At the gas station convenience store where she works in the Baltimore area, Patricia Sisk regularly encounters harried commuters and stressed-out parents in the early morning hours.
But on Tuesday, after the collapse of the Francis Scott Key Bridge about a mile and a half (2.5 kilometers) away, the 82-year-old Sisk instead greeted a steady stream of police officers, emergency personnel and shocked residents.
“It’s scary,” Sisk, sporting her uniform cap, told AFP as sirens rang out.
“I’ve seen all this police force and they told me what happened. (…) I feel for the people.”
Sisk said several customers “thought it was an explosion. It was just horrible. They were scared.”
Rescue teams and police were deployed en masse to the scene in the East Coast port city north of the US capital, blocking roads leading to the bridge, which crumbled into the water after being struck by a container ship.
Authorities said they were looking for six people believed to be missing in the water.
Sisk said she hadn’t had the same “creepy feeling” since the September 11, 2001 attacks, which left nearly 3,000 people dead.
“You know, when the towers…. and then you wonder,” she said in a calm but worried tone.
Sisk spent the morning talking about the accident with customers at her cash register. Many were regulars who couldn’t get where they needed to go, instead sharing with her videos of the bridge collapse posted on social media.
One of those regulars, 41-year-old Jennifer Woolf, told the harrowing tale of her son’s brush with catastrophe.
After a late-night quarrel with his girlfriend, the 20-year-old hit the road. He crossed the bridge once, and then turned out to reconcile with his partner.
“He went back over the bridge a second time and as soon as he got over, (after) three minutes exactly, the bridge collapsed,” Woolf explained as she got her morning coffee.
“He came home panicking and crying, like shaking, and I started crying,” added the entrepreneur.
“He’s still awake. He hasn’t gone to sleep either… watching the news, he keeps texting me nonstop,” Woolf said, adding that she was praying “for all the families that are going through the tragedy of looking for their loved ones.”
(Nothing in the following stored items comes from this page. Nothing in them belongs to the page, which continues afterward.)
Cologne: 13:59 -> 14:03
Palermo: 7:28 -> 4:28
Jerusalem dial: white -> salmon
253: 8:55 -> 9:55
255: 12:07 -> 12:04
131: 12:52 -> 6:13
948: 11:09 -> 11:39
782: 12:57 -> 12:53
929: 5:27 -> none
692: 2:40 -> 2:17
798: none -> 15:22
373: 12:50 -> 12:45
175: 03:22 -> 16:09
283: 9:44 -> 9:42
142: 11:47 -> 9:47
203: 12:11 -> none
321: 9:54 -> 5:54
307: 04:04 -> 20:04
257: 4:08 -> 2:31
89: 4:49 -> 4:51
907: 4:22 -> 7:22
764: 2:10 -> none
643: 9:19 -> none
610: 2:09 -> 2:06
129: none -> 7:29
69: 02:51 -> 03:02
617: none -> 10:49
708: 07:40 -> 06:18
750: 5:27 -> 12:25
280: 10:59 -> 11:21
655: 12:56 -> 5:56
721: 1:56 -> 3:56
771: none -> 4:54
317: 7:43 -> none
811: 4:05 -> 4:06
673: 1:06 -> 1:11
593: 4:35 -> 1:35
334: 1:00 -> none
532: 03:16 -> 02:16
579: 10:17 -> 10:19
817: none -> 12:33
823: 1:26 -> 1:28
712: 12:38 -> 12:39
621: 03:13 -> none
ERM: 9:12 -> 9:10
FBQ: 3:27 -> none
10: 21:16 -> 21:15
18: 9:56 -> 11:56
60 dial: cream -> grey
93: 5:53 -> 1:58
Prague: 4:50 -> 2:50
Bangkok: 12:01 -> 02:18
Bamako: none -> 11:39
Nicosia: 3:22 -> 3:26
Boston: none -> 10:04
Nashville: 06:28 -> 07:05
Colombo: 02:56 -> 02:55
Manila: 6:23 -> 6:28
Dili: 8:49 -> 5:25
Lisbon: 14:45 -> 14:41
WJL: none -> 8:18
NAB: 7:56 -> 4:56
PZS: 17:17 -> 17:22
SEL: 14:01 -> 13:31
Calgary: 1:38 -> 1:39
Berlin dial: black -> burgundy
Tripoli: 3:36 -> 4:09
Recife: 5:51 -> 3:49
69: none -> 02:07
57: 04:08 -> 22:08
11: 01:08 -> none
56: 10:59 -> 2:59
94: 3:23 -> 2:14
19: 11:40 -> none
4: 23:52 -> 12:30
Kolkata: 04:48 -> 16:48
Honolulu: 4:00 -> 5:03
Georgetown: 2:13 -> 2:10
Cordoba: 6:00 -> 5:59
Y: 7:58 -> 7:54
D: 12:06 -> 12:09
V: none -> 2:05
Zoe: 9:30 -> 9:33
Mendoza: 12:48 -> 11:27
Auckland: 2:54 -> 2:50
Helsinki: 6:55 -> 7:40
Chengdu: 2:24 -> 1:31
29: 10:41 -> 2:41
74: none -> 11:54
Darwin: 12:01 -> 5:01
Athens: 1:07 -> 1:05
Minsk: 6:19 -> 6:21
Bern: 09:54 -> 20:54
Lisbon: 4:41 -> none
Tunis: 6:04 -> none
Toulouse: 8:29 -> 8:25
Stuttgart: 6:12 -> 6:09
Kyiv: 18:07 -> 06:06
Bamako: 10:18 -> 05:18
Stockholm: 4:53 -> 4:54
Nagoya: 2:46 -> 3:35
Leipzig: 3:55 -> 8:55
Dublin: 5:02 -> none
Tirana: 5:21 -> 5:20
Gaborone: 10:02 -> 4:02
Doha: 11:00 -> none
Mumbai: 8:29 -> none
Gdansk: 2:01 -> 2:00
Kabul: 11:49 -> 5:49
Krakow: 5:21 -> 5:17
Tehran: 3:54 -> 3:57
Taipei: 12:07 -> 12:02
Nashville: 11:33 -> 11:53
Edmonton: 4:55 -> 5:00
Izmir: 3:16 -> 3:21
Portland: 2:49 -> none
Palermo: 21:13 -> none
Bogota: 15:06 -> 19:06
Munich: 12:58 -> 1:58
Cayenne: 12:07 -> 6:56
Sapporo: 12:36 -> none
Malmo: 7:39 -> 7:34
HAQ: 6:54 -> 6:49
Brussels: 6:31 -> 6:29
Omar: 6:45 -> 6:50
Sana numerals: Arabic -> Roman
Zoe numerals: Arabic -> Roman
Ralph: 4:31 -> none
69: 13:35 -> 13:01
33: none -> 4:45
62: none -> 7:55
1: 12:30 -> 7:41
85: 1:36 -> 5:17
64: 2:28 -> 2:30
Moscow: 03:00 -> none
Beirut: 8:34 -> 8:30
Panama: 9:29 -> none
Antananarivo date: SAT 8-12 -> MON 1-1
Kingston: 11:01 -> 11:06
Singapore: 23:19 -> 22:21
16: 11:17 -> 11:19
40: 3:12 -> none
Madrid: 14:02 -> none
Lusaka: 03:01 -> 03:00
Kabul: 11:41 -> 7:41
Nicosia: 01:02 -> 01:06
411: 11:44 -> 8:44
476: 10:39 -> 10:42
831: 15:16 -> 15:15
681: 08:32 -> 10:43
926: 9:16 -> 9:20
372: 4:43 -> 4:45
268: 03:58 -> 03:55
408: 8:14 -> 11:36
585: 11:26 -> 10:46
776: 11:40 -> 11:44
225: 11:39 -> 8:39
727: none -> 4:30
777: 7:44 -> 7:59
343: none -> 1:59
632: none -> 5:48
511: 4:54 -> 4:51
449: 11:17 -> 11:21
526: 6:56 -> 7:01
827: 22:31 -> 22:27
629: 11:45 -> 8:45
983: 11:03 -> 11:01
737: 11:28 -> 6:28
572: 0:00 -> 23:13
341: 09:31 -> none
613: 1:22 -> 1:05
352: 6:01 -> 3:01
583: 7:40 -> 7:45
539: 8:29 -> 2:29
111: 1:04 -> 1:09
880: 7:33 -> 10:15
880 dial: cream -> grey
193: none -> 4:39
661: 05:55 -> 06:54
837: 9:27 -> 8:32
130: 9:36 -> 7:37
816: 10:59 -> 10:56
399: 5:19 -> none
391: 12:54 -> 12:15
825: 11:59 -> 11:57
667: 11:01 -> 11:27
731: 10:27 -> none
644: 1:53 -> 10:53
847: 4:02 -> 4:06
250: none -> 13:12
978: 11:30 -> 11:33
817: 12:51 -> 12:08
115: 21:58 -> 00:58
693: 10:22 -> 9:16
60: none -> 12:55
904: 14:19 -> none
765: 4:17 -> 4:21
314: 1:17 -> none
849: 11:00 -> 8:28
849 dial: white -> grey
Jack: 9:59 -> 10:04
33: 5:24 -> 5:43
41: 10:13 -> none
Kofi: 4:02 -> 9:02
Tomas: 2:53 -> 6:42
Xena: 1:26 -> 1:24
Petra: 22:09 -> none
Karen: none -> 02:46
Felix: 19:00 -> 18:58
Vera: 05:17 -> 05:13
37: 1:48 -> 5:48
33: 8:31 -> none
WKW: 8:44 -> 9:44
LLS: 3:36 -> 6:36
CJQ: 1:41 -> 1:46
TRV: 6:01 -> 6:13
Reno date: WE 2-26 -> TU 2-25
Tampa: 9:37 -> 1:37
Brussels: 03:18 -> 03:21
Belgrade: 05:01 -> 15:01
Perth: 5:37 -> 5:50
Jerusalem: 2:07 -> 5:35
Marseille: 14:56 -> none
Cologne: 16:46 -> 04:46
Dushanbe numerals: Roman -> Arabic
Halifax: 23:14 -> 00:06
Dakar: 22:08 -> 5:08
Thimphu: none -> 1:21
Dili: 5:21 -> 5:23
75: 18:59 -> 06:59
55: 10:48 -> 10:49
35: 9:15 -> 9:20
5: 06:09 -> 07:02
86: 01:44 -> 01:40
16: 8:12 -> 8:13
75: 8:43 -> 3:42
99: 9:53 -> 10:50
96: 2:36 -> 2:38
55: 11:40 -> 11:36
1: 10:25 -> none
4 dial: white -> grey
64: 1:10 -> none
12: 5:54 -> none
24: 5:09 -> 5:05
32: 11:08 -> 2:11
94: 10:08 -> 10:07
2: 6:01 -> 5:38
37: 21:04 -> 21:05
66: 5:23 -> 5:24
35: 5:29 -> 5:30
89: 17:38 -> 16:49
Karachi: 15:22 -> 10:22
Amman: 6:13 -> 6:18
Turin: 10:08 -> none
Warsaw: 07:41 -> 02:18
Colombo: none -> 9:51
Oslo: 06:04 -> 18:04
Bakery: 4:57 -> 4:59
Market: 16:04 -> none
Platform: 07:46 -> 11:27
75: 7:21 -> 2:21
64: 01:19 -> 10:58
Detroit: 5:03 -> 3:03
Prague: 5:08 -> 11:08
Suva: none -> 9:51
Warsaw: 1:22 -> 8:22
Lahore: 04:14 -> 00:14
With his breakfast, soda and cookies in hand, Baltimore resident Paul Kratsas said he had long feared that an incident like Tuesday’s bridge collapse could happen.
“Yesterday, actually, I was going to use it,” the 59-year-old Kratsas said of the bridge. “When I go over it, sometimes I’m like, ‘Man, I hope I hope this thing don’t fall.'”
“These ships go in and out all the time,” added the man, who came to check out the scene with his wife. “And they usually bring them in with big tugboats.”
“Yeah, never seen that happen before,” Kratsas said.